** Task directions **
In your copy, leave out the pictures; write out all the data exactly.

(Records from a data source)
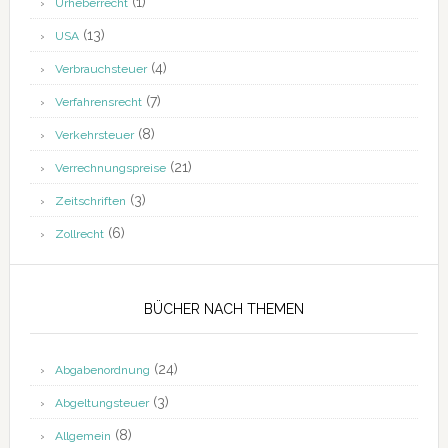
(1)
Urheberrecht
(13)
USA
(4)
Verbrauchsteuer
(7)
Verfahrensrecht
(8)
Verkehrsteuer
(21)
Verrechnungspreise
(3)
Zeitschriften
(6)
Zollrecht
BÜCHER NACH THEMEN
(24)
Abgabenordnung
(3)
Abgeltungsteuer
(8)
Allgemein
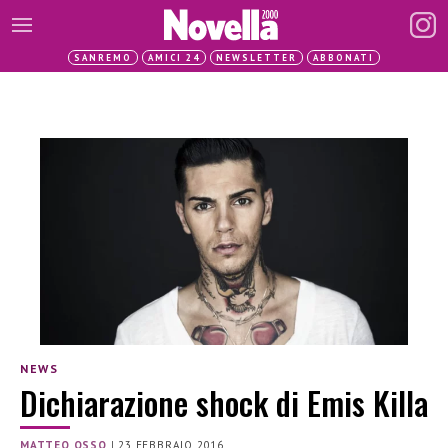
SANREMO
AMICI 24
NEWSLETTER
ABBONATI
NEWS
Dichiarazione shock di Emis Killa
MATTEO OSSO
|
23 FEBBRAIO 2016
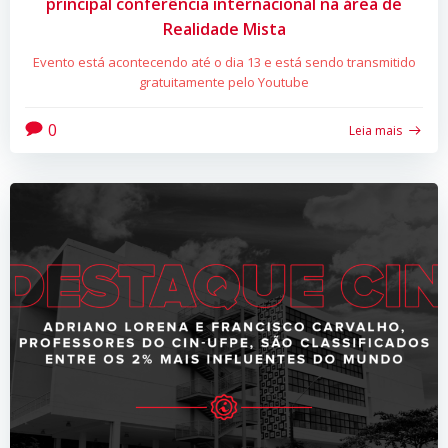
principal conferência internacional na área de
Realidade Mista
Evento está acontecendo até o dia 13 e está sendo transmitido
gratuitamente pelo Youtube
0
Leia mais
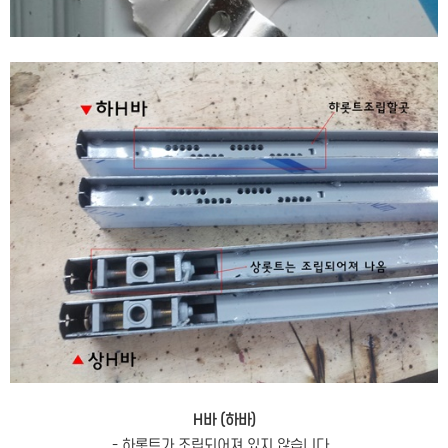
H바 (하바)
- 하롯트가 조립되어져 있지 않습니다.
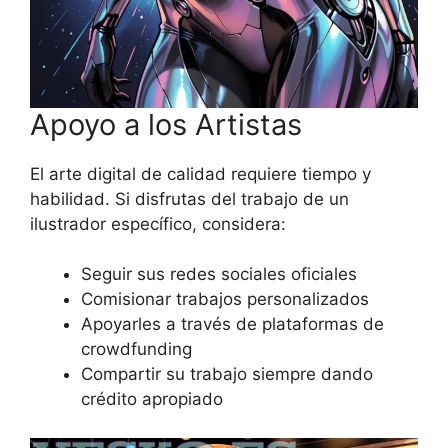
Apoyo a los Artistas
El arte digital de calidad requiere tiempo y
habilidad. Si disfrutas del trabajo de un
ilustrador específico, considera:
Seguir sus redes sociales oficiales
Comisionar trabajos personalizados
Apoyarles a través de plataformas de
crowdfunding
Compartir su trabajo siempre dando
crédito apropiado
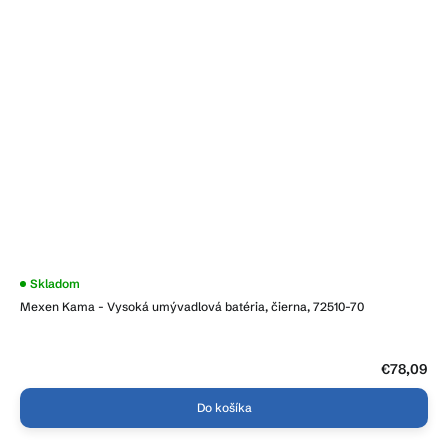
Skladom
Mexen Kama - Vysoká umývadlová batéria, čierna, 72510-70
€78,09
Do košíka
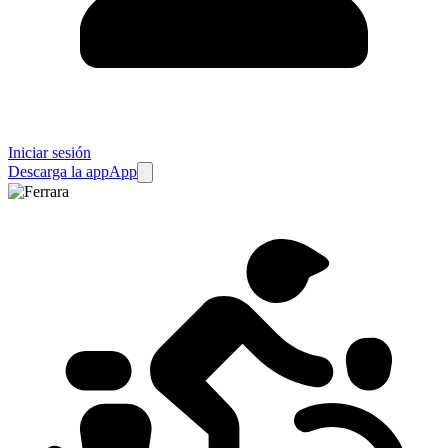
Iniciar sesión
Descarga la app
App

** Answer **
(1)
Urheberrecht
(13)
USA
(4)
Verbrauchsteuer
(7)
Verfahrensrecht
(8)
Verkehrsteuer
(21)
Verrechnungspreise
(3)
Zeitschriften
(6)
Zollrecht
BÜCHER NACH THEMEN
(24)
Abgabenordnung
(3)
Abgeltungsteuer
(8)
Allgemein
SANREMO
AMICI 24
NEWSLETTER
ABBONATI
NEWS
Dichiarazione shock di Emis Killa
MATTEO OSSO
|
23 FEBBRAIO 2016
principal conferência internacional na área de
Realidade Mista
Evento está acontecendo até o dia 13 e está sendo transmitido
gratuitamente pelo Youtube
0
Leia mais
H바 (하바)
- 하롯트가 조립되어져 있지 않습니다.
Apoyo a los Artistas
El arte digital de calidad requiere tiempo y
habilidad. Si disfrutas del trabajo de un
ilustrador específico, considera:
Seguir sus redes sociales oficiales
Comisionar trabajos personalizados
Apoyarles a través de plataformas de
crowdfunding
Compartir su trabajo siempre dando
crédito apropiado
Skladom
Mexen Kama - Vysoká umývadlová batéria, čierna, 72510-70
€78,09
Do košíka
Iniciar sesión
Descarga la app
App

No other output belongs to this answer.